The evaluation metric for each task is as follows:

Task 1a: Submissions will be ranked by Precision, Recall and F1-score for the ADE class Task 1b: Submissions will be ranked by Precision, Recall and F1-score for each ADE extracted where the spans overlap either entirely or partially. Task 1c: Submissions will be ranked by Precision, Recall and F1-score for each ADE extracted where the spans overlap either entirely or partially AND each span is normalized to the correct MedDRA preferred term ID. Task 2: Submissions will be ranked by Precision, Recall and F1-score for the ADE class. Task 3a and 3b: Submissions will be ranked by Precision, Recall and F1-score for the Medication Change class. Task 4: Submissions will be ranked by Precision, Recall and F1-score for the APO class . Task 5: Submissions will be ranked by Precision, Recall and F1-score for the potential COVID19 class. Task 6: Submissions will be ranked by micro-averaged Precision, Recall and F1-score for the all classes. Task 7a: Submissions will be ranked by Precision, Recall and F1-score for the Prof class. Task 7b: Submissions will be ranked by Precision, Recall and F1-score for each PROFESION and SITUACION_LABORAL extracted where the spans overlap entirely. Task 8: Submissions will be ranked by Precision, Recall and F1-score for the Breast Cancer class.

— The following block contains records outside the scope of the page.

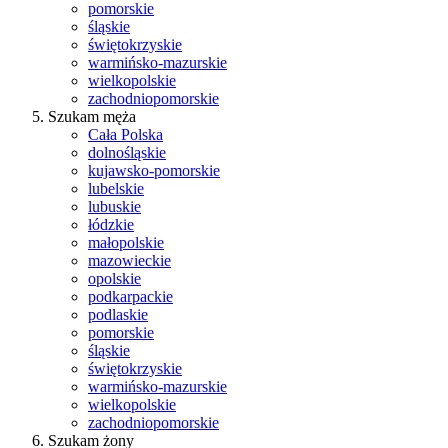
pomorskie
śląskie
świętokrzyskie
warmińsko-mazurskie
wielkopolskie
zachodniopomorskie
Szukam męża
Cała Polska
dolnośląskie
kujawsko-pomorskie
lubelskie
lubuskie
łódzkie
małopolskie
mazowieckie
opolskie
podkarpackie
podlaskie
pomorskie
śląskie
świętokrzyskie
warmińsko-mazurskie
wielkopolskie
zachodniopomorskie
Szukam żony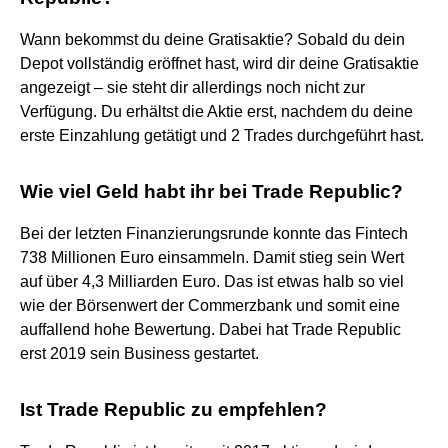
Wann bekommst du deine Gratisaktie? Sobald du dein
Depot vollständig eröffnet hast, wird dir deine Gratisaktie
angezeigt – sie steht dir allerdings noch nicht zur
Verfügung. Du erhältst die Aktie erst, nachdem du deine
erste Einzahlung getätigt und 2 Trades durchgeführt hast.
Wie viel Geld habt ihr bei Trade Republic?
Bei der letzten Finanzierungsrunde konnte das Fintech
738 Millionen Euro einsammeln. Damit stieg sein Wert
auf über 4,3 Milliarden Euro. Das ist etwas halb so viel
wie der Börsenwert der Commerzbank und somit eine
auffallend hohe Bewertung. Dabei hat Trade Republic
erst 2019 sein Business gestartet.
Ist Trade Republic zu empfehlen?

F1-score = 2 * ((Precision * Recall)/(Precision + Recall)); Precision = TP/(TP + FP); Recall = TP/(TP + FN);
Abbreviations

TP	true positives
FP	false positives
FN	false negatives

Terms and Conditions

By submitting results to this competition, you consent to the public release of your scores at the SMM4H'21 workshop and in the associated proceedings, at the task organizers' discretion. Scores may include, but are not limited to, automatic and manual quantitative judgements, qualitative judgements, and such other metrics as the task organizers see fit. You accept that the ultimate decision of metric choice and score value is that of the task organizers. You further agree that the task organizers are under no obligation to release scores and that scores may be withheld if it is the task organizers' judgement that the submission was incomplete, erroneous, deceptive, or violated the letter or spirit of the competition's rules. Inclusion of a submission's scores is not an endorsement of a team or individual's submission, system, or science. You further agree that your system may be named according to the team name provided at the time of submission, or to a suitable shorthand as determined by the task organizers. You further agree to submit and present a short paper describing your system during the workshop. You agree not to redistribute the training and test data except in the manner prescribed by its licence.

Task Details

What is the submission format?

The submission format for Tasks 2, 3, 4, 5, 6, 8 will be the same as the validation set format. Task 1 and Task 7 have variations. Please see task details for submission format instructions. Evaluation scripts will be made available in the same location where data is avialable.

FAQ

Q: How will I submit my results? A: Teams should submit their results to CodaLab as a ZIP file containing a TSV file in the appropriate format. The TSV file should not be in a folder in the ZIP file, and the ZIP file should not contain any folders or files other than the TSV file. Q: How many submissions can I make? A: For each subtask, two submissions from each team will be accepted. You can participate in one or multiple tasks. Q: Are there any restrictions on data and resources that can be used for training the classification system? For example, can we use manually or automatically constructed lexicons? Can we use other data (e.g., tweets, blog posts, medical records) annotated or unlabeled? A: There are currently no restrictions on data and resources. External resources and data can be used. However, all external resources used will need to be cited and explained in the system description paper. Q: Is there any information on the test data? Will the test data be collected in the same way as the training data? A: The test data has been collected the same way.

Test set scores will be communicated along with median scores of all submissions on the March 8th by email. Rankings will be announced and released on the day of the workshop.